Material and Methods
A contextual atlas random forest machine learning optimization (MLO) algorithm was used to fully automatically predict dose distributions and create corresponding treatment plans for new rectal cancer patients. A MLO model using clinical 6 and 10MV VMAT plans of 51 previously treated patients with a prescription of 5000 cGy in 25 fractions was trained at the Princess Margaret Cancer Centre (PMCC, Toronto, Canada). At Radiotherapiegroep (Arnhem/Deventer, the Netherlands), the MLO model was tuned to conform the local clinical goals (table 1) and contouring guidelines using 10 previously treated rectal cancer patients. MLO tuning was done by applying generic postprocessing objectives to the MLO predicted dose distribution and the consecutive dose mimicking step.
Prospectively, MLO plans were created with the tuned MLO model and compared to the manually optimized clinical plans. The machine configuration (e.g. single or dual arcs) of the MLO plans were copied from the clinical plans. If needed, limited postprocessing was allowed as part of the automated planning procedure. For each patient, a radiation oncologists blindly reviewed both plans.
Results
After tuning the original PMCC MLO model, 8/10 MLO plans were clinically acceptable following the local clinical goals. The tuned MLO model showed a higher degree of modulation with, on average (range), 466 (360 – 645) and 651 (563 – 834) monitor units for the manual and MLO plans, respectively (p<0.001).

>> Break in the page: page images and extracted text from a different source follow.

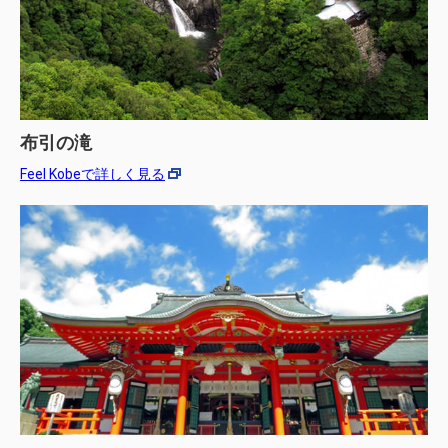
布引の滝
Feel Kobeで詳しく見る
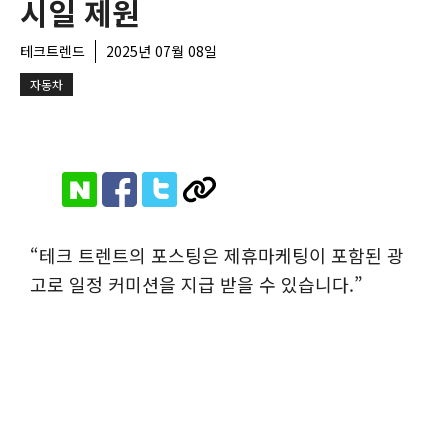
시일 제원
테크트렌드
2025년 07월 08일
자동차
“테크 트렌트의 포스팅은 제휴마케팅이 포함된 광
고로 일정 커미션을 지급 받을 수 있습니다.”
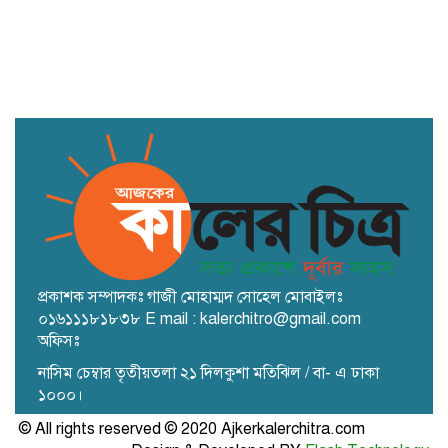
করে বিএনপির দুই পক্ষের পাল্টাপাল্টি
মিছিল ও সমাবেশ
প্রকাশক সম্পাদকঃ গাজী মোহাম্মদ সোহেল মোবাইলঃ
০১৬১১১৮১৮৩৮ E mail : kalerchitro@gmail.com
অফিসঃ
নাসিম চেম্বার তৃতীয়তলা ২১ দিলকুশা মতিঝিল / বা- এ ঢাকা
১০০০।
© All rights reserved © 2020 Ajkerkalerchitra.com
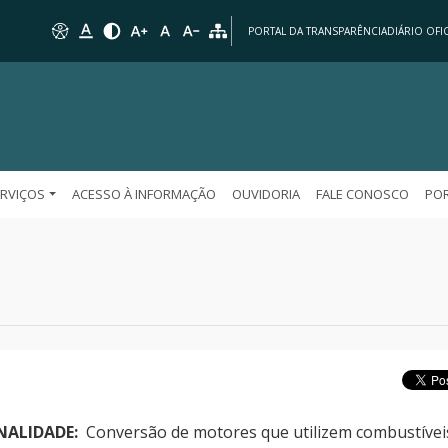
PORTAL DA TRANSPARÊNCIA
DIÁRIO OFIC
ERVIÇOS
ACESSO À INFORMAÇÃO
OUVIDORIA
FALE CONOSCO
POR
INALIDADE:
Conversão de motores que utilizem combustívei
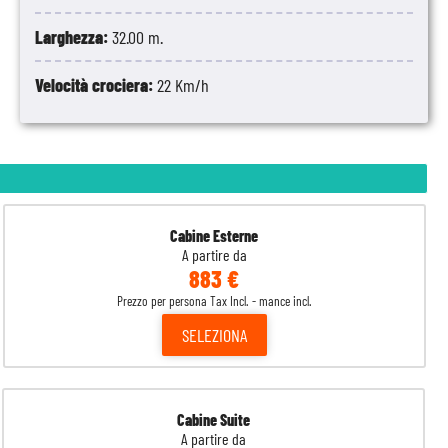
Larghezza:
32.00 m.
Velocità crociera:
22 Km/h
Cabine Esterne
A partire da
883 €
Prezzo per persona Tax Incl. - mance incl.
SELEZIONA
Cabine Suite
A partire da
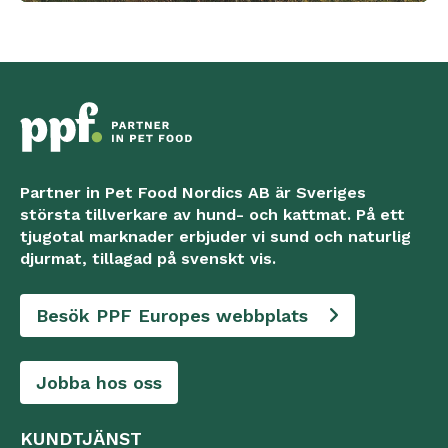
Partner in Pet Food Nordics AB är Sveriges
största tillverkare av hund- och kattmat. På ett
tjugotal marknader erbjuder vi sund och naturlig
djurmat, tillagad på svenskt vis.
Besök PPF Europes webbplats
Jobba hos oss
KUNDTJÄNST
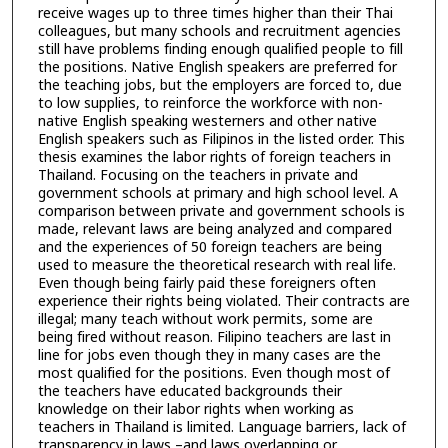
receive wages up to three times higher than their Thai
colleagues, but many schools and recruitment agencies
still have problems finding enough qualified people to fill
the positions. Native English speakers are preferred for
the teaching jobs, but the employers are forced to, due
to low supplies, to reinforce the workforce with non-
native English speaking westerners and other native
English speakers such as Filipinos in the listed order. This
thesis examines the labor rights of foreign teachers in
Thailand. Focusing on the teachers in private and
government schools at primary and high school level. A
comparison between private and government schools is
made, relevant laws are being analyzed and compared
and the experiences of 50 foreign teachers are being
used to measure the theoretical research with real life.
Even though being fairly paid these foreigners often
experience their rights being violated. Their contracts are
illegal; many teach without work permits, some are
being fired without reason. Filipino teachers are last in
line for jobs even though they in many cases are the
most qualified for the positions. Even though most of
the teachers have educated backgrounds their
knowledge on their labor rights when working as
teachers in Thailand is limited. Language barriers, lack of
transparency in laws –and laws overlapping or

Next, MLO plans for 19 consecutive patients were prospectively created. The radiation oncologists classified 15/19 MLO plans non-inferior to the clinical plans. Postprocessing was only needed in 4/19 plans (on average within <10 min), consisting of a subtle reduction of the maximum bladder dose. Two MLO plans did not meet predefined goals due to relatively high bowel bag overlap with the PTV, but were considered clinically acceptable by the radiation oncologist. The clinical goals as well as the bladder and bowel bag mean dose between the clinical plans and MLO plans were not statistically significant different (figure 1). All plans fulfilled the clinical goals of the femoral heads and the bladder V5150<0.1cc.
Conclusion
For rectal cancer VMAT, a machine learning automated planning model can be shared across institutes while conforming to the local clinical goals without laborious retraining, but by applying a generic postprocessing strategy. The resulting MLO plans for rectal cancer VMAT were non-inferior to the manual plans for the majority of patients (79%).